All models are based on the SauerkrautLM-7b-LaserChat model and were trained using the same effective batch size, as well as identical hyperparameters and trainable parameters (adjusted by the value of lora_r). It is observable that, **on average, the laser-QLoRA trainings performed better than classic QLoRA.**

In particular, **laser-QLoRA top 3 and laser-QLoRA top 16 significantly outperformed classic QLoRA.** Function calling, as well as other tasks, such as learning new languages or RAG data, with very specific training data, benefit from the laser-QLoRA approach.

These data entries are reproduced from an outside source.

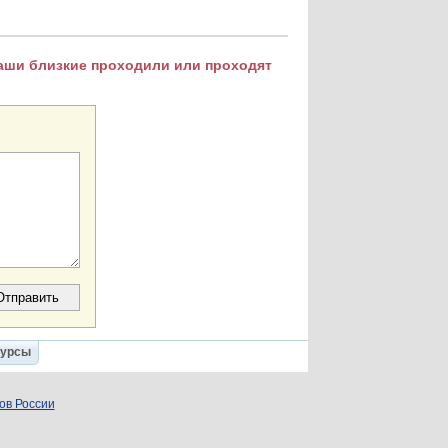
Ваши близкие проходили или проходят
Курсы
ов России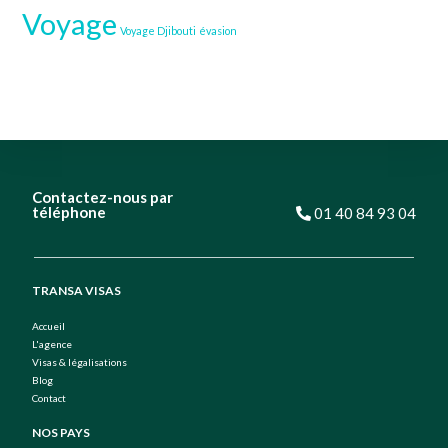
Voyage
Voyage Djibouti
évasion
Contactez-nous par
téléphone
01 40 84 93 04
TRANSA VISAS
Accueil
L'agence
Visas & légalisations
Blog
Contact
NOS PAYS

Our findings indicate that our approach not only surpasses QLoRA in direct training comparisons within the Open LLM leaderboard benchmarks but also reveals that using just a fraction of the typical function calling training data (2,000 samples), a model can effectively identify and employ functions in multi-turn conversations. Traditionally, function calling datasets encompass over 100,000 samples, a scale that could significantly induce the base model to lose a considerable portion of its pre-existing skills during QLoRA training.



---







### **Future Work**

Many more experiments need to be conducted. However, so far, we have been able to identify significant improvements compared to traditional QLoRA training, especially when addressing specific use cases. For instance, companies can significantly enhance their RAG systems through this approach, as their base models can be improved through training with laser-QLoRA. What does this mean precisely? It means that small datasets, which represent the RAG operations can be trained, thereby significantly enhancing their language model's extraction and reasoning capabilities.

This approach is not limited to the use in large language models. Visual models, such as stable diffusion, can also be significantly optimized through the laser scanner and subsequent laser-QLoRA training.